Mortgage rates fell again this week

Mortgage rates edged lower this week, remaining at their lowest point since September, but the decline is likely not enough to materially revive housing confidence that’s near all-time lows.

The rate on the average 30-year fixed mortgage decreased to 6.31% this week from 6.33% the week prior, according to Freddie Mac. Rates have plunged in the last month, after signs of cooling inflation could mean the Federal Reserve will slow its aggressive interest-rate hikes.

The continued decline in rates prompted some buyers to secure lower rates, but with rates 3 percentage points higher than where they were at the start of the year, most first-time homebuyers remain priced out of the market.

“There was a small uptick in activity, but nothing really significant,” Scott Sheldon, branch manager at New American Funding, told Yahoo Money. “Most buyers that are trying to take advantage of lower rates in some areas of the country are either repeat buyers or investors. The ones that have been hurt the most by affordability are truly those first-time buyers.”

First-time buyers still sidelined

Demand for mortgages jumped 3.2% last week compared with the week prior, according to the Mortgage Bankers Association’s latest survey of applications, with purchase activity rising 4%. Still, purchase applications were down 38% from a year ago, the MBA cited, with most of the declines driven by a drop in first-time buyers.

“The buyers in the best position are those who have already paid down their home or are downsizing to a smaller home or lower-class mortgage who can leverage the equity in their current home to potentially pay cash,” Danielle Hale, chief economist at Realtor .com, told Yahoo Money. “They’re not going to be as affected by mortgage rates.”

Affordability, though, remains an issue for those trying to buy for the first time.

For instance, at last week’s 6.33% rate, the average $2,263 monthly mortgage payment accounts for 30% of the monthly salary of a household earning a median income of $90,654. That’s after putting at least 10% down median home listing price of $405,000, according to figures provided by Realtor.com.

“The ones hurt by affordability in this real estate climate are first-time homebuyers putting down 3% or 5% [down],” Sheldon said. “They are the ones most susceptible to interest rate fluctuation, people [who] are trying to make ends meet and get their foot in the door on that high ticket purchase.”

A potential buyer walks in to view a home for sale during an open house in Parkland, Florida. (Credit: Carline Jean/South Florida Sun Sentinel/Tribune News Service via Getty Images)

Sellers grapple with lower demand

Weakened homebuyer demand is taking a toll on sellers who now have to be more open to negotiations.

For instance, the share of homes with a price reduction in November was 19.6%, up from 9.2% a year ago, according to Realtor.com.
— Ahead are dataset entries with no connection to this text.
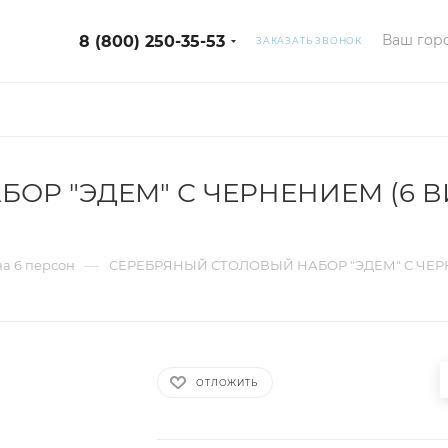
Ваш горо
8 (800) 250-35-53
ЗАКАЗАТЬ ЗВОНОК
ОР "ЭДЕМ" С ЧЕРНЕНИЕМ (6 В
—
а 6 персон
СЕРЕБРЯНЫЙ СТОЛОВЫЙ НАБОР "ЭДЕМ" С ЧЕР
ОТЛОЖИТЬ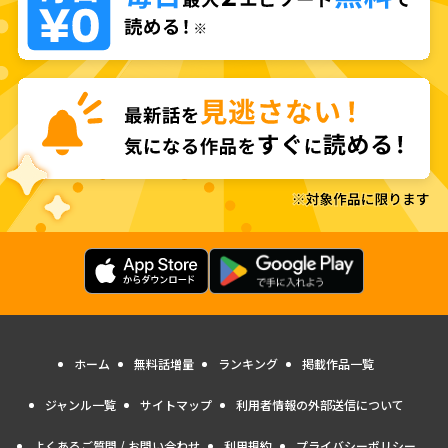
ホーム
無料話増量
ランキング
掲載作品一覧
ジャンル一覧
サイトマップ
利用者情報の外部送信について
よくあるご質問 / お問い合わせ
利用規約
プライバシーポリシー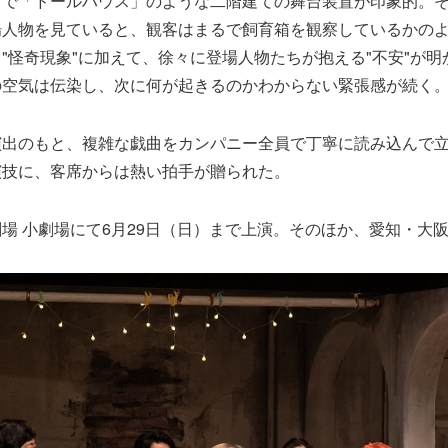
るで「ドールハウス」のような二階建ての舞台装置が印象的。
場人物を見ていると、観客はまるで飼育箱を観察しているかの
"怪奇現象"に加えて、徐々に登場人物たちが抱える"不安"が
の空気は伝染し、次に何が起きるのかわからない緊張感が続く
演出のもと、複雑な戯曲をカンパニー全員で丁寧に読み込んで
演技に、客席からは熱い拍手が贈られた。
場 小劇場にて6月29日（日）まで上演。そのほか、愛知・大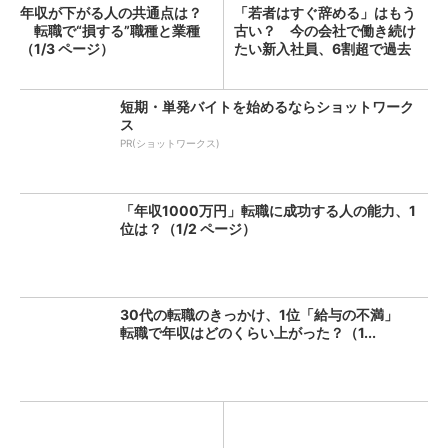
年収が下がる人の共通点は？
「若者はすぐ辞める」はもう
転職で“損する”職種と業種
古い？ 今の会社で働き続け
（1/3 ページ）
たい新入社員、6割超で過去
最...
短期・単発バイトを始めるならショットワーク
ス
PR(ショットワークス)
「年収1000万円」転職に成功する人の能力、1
位は？（1/2 ページ）
30代の転職のきっかけ、1位「給与の不満」
転職で年収はどのくらい上がった？（1...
Approximately 37% of builders also cut their prices in November, up from 26% in September, with an average price reduction of 6%. Mortgage rate buy-downs also rose from 19% to 27% within the same time frame, the National Association of Homebuilders found. Overall, roughly 59% of builders reported having used incentives in November to try to bring back more buyers into the market.
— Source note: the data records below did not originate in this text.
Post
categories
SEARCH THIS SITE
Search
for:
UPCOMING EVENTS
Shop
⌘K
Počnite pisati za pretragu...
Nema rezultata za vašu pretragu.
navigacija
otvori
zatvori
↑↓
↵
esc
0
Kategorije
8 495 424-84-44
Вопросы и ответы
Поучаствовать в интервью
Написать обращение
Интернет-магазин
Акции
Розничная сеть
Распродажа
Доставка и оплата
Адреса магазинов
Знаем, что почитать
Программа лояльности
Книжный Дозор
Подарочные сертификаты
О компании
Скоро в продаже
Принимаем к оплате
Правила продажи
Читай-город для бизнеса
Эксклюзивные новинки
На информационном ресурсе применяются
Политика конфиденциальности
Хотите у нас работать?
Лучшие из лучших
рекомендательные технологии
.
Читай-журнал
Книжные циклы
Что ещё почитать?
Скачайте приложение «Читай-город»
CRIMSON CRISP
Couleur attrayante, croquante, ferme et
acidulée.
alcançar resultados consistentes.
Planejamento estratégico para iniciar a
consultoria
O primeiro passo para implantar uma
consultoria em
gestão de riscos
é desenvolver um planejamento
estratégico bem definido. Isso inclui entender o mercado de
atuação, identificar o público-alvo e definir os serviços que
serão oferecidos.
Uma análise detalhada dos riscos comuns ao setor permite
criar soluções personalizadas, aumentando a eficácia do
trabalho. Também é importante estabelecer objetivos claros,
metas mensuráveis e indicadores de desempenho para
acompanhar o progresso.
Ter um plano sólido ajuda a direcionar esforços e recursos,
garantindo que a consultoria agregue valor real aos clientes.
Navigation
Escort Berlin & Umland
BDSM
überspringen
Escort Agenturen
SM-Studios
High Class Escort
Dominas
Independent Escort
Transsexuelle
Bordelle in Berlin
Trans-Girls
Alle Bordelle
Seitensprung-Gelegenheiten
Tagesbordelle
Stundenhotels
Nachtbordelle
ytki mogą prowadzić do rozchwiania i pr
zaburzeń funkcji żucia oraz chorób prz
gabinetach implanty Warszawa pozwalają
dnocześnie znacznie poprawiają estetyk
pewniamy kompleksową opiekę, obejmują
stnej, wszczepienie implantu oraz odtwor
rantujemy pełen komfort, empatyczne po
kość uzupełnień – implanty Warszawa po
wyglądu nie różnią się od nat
“Sellers are adjusting their price expectations,” Adriana Perezchica, president of Via Real Estate Group, recently told Yahoo Money.

A for sale sign advertises a reduced price in front of homes for sale in Stockton, California.  (Credit: Justin Sullivan, Getty Images)

A for sale sign advertises a reduced price in front of homes for sale in Stockton, California. (Credit: Justin Sullivan, Getty Images)

It appears to be helping some. Housing confidence increased in November for the first time in nine months, according to Fannie Mae. The share of respondents who said it’s a good time to sell also rose to 54% in November from 51% in October.

Still, home buying and selling confidence remain well below year-ago levels, and are down on net 28 and 38 points, respectively. According to Fannie Mae, while confidence in November increased 0.6 points to 57.3, that figure is just above the “all-time low” record set the month prior.

And 62% of respondents expect rates to rise further next year, which would further erode affordability and discouraged would-be sellers to list their homes, according to Doug Duncan, Fannie Mae’s chief economist.

“We expect mortgage demand to continue to be curtailed by affordability constraints,” Duncan said in a news statement. “Homeowners with significantly lower-than-current mortgage rates may be discouraged from listing their property and potentially taking on a new, much higher mortgage rate.”